With regard to my claim that it is absurd to answer the theist challenge to come up with an account of morality by referencing evolution, a member of the studio audience had this to say:
Socrates notwithstanding, there is a lot of research in apes and humans to show Darwin had it essentially right. The "evolutionarist" position would be that we should stick with what research confirms to be accurate. Philosophy is entertaining, but it is no substitute for solid research.
This comment was made in response to the Euthyphro objection to evolutionary ethics. The person who says that what is moral is that which is loved by our genes (that we have an evolved "moral sense") needs to answer the question:
Is it moral because it is loved by our genes, or is it loved by our genes because it is moral?
The former allows anything that comes to be loved by our genes to be moral. The latter admits that the standard of morality is something other than what is loved by our genes and cannot be used to answer the question, "What is moral?"
How is it that what we "sense" really is moral?
The first thing that I want to note is that if we are going to reject the Euthyphro argument as irrelevant when it comes to evolutionary ethics, it is just as irrelevant when it comes to divine command theories of ethics.

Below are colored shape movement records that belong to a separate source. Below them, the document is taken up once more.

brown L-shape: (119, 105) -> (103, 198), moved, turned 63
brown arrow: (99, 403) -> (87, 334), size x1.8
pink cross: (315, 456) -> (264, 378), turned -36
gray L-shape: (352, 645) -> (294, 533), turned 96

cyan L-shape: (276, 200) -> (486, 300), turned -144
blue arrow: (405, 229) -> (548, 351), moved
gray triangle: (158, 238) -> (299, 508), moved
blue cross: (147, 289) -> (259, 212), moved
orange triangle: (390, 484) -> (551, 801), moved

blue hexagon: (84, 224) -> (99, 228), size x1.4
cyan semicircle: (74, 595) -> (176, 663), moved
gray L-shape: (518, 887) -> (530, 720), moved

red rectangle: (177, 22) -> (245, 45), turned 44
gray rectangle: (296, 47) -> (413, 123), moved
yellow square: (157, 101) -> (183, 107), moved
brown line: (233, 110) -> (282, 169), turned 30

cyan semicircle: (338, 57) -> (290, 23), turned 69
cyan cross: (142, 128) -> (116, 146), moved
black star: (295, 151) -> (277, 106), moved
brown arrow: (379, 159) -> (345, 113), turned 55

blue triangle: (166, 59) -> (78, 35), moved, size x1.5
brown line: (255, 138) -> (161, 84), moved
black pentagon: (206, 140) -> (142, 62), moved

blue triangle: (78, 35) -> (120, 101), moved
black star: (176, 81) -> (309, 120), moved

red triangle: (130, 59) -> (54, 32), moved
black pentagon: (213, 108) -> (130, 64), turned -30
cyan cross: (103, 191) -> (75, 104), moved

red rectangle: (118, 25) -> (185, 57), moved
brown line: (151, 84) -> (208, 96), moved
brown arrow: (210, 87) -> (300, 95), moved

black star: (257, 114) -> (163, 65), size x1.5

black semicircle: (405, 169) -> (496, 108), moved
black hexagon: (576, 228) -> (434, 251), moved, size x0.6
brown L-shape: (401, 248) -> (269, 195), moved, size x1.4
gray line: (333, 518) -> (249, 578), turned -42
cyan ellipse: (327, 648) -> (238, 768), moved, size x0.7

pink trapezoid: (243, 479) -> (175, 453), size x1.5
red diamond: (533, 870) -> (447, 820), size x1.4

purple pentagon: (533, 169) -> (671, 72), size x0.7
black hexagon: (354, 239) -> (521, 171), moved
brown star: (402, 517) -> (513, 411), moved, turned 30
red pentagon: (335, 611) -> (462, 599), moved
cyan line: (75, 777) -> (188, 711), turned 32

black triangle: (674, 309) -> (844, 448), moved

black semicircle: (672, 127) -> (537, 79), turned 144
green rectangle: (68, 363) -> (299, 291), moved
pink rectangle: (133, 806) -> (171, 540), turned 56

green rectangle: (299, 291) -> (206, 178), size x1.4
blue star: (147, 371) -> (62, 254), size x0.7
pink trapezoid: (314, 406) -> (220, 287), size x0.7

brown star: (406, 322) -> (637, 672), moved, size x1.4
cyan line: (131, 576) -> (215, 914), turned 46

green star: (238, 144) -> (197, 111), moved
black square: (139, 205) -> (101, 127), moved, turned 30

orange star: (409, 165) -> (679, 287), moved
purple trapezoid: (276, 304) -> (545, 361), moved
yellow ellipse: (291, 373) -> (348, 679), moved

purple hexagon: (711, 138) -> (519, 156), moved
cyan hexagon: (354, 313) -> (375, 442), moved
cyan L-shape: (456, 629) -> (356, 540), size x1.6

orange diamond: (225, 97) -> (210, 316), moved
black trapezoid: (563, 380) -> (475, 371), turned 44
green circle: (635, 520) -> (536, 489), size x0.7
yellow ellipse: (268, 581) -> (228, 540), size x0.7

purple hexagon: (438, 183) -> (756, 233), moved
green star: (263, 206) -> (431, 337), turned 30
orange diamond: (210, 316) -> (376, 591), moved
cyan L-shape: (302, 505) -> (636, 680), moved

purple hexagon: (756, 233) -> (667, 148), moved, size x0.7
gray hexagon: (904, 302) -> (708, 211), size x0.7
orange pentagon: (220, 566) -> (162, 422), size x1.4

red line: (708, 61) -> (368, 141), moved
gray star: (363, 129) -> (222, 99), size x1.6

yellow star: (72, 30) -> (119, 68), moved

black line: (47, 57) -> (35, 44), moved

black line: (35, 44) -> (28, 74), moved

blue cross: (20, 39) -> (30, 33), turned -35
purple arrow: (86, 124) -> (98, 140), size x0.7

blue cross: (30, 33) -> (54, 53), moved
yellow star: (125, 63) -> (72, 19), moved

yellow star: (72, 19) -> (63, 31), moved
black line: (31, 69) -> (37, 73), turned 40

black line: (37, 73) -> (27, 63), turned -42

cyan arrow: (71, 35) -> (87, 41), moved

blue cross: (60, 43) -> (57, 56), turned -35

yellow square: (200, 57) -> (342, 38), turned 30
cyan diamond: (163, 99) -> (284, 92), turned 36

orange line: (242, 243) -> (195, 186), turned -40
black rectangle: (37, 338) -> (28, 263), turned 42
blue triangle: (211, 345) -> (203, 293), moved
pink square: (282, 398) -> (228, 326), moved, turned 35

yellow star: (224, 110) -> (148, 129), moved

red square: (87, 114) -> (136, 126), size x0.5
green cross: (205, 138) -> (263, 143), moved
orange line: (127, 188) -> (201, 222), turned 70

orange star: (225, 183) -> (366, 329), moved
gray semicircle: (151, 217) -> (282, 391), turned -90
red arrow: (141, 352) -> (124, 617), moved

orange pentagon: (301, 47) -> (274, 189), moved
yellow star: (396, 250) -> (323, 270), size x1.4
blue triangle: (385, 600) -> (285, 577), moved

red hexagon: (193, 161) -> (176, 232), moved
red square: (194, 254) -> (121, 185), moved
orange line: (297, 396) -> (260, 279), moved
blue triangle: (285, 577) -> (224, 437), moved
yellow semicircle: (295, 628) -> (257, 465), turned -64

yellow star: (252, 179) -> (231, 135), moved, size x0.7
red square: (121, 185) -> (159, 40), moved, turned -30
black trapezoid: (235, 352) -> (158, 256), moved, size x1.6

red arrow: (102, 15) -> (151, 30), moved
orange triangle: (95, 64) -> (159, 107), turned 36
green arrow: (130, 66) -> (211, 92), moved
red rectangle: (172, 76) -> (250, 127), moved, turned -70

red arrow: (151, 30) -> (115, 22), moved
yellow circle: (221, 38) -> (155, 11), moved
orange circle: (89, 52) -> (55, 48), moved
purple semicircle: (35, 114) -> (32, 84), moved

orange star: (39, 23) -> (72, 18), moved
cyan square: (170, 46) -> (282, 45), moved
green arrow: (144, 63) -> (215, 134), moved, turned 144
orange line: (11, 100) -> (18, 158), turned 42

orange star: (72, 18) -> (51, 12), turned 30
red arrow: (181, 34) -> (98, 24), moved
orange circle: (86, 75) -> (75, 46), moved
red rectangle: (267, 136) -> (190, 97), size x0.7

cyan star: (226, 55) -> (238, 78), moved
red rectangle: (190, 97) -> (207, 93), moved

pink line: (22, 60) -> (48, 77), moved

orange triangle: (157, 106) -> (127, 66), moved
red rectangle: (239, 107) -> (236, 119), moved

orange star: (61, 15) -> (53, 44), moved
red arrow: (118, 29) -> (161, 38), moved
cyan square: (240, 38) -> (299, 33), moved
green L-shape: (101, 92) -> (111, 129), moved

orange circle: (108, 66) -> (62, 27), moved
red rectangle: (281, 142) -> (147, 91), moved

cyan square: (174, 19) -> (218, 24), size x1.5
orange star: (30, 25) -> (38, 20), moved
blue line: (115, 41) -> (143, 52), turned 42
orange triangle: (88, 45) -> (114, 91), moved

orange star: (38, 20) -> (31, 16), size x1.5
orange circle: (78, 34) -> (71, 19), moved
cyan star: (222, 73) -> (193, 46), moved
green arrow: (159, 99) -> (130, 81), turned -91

We cannot, under pain of hypocrisy, assert that in Euthyphro we have a knock-down argument against all divine command theories of ethics. While, at the same time, when the same argument is applied to evolutionary ethics, say that it is mere entertainment and dismiss it as being irrelevant.
Under the pain of contradiction and incoherence, it must be good in both cases, or good in neither.
On the question of what research confirms, solid research requires that all of one's terms be precisely defined and, furthermore, that they be defined in natural terms.
For "solid research" to show that "morality evolved" we must have a strict definiion of what morality is and that definition must be reducable to natural terms.
Furthermore, in order to claim that Darwin "had it essentially right" we must further claim that Darwin gave us a precise definition of morality in natural terms, and that no substanstive objections have since been raised against Darwin's account of the difference between good and evil - right and wrong.
How can you tell me that your solid research demonstrates that A = B if you cannot tell me what B is? How can you tell me that we have evolved a moral sense unless you can tell me what morality is and a natural account of how it strikes our senses?
Consider a sense of direction. We know we have a sense of direction because we can point to something, independent of our sense, and know that it is North, or South.
How do we point to morality without our "moral senses"? What is it that we would be pointing at?
I also want to warn against the false dichotomy employed in the quote above. It seems to suggest that we have no choice but to accept the evolutionary ethicist's account that "morality evolved", or the divine command theorist's account that "morality came from God".
Of course morality does not come from God, since there is no God for it to come from. But neither is it the product of some evolved disposition. The "moral sense" that the evolutionary ethicist is trying to explain just does not exist. We have desires, and those desires have been under evolutionary influence, but there is no justification for claiming anything more than that.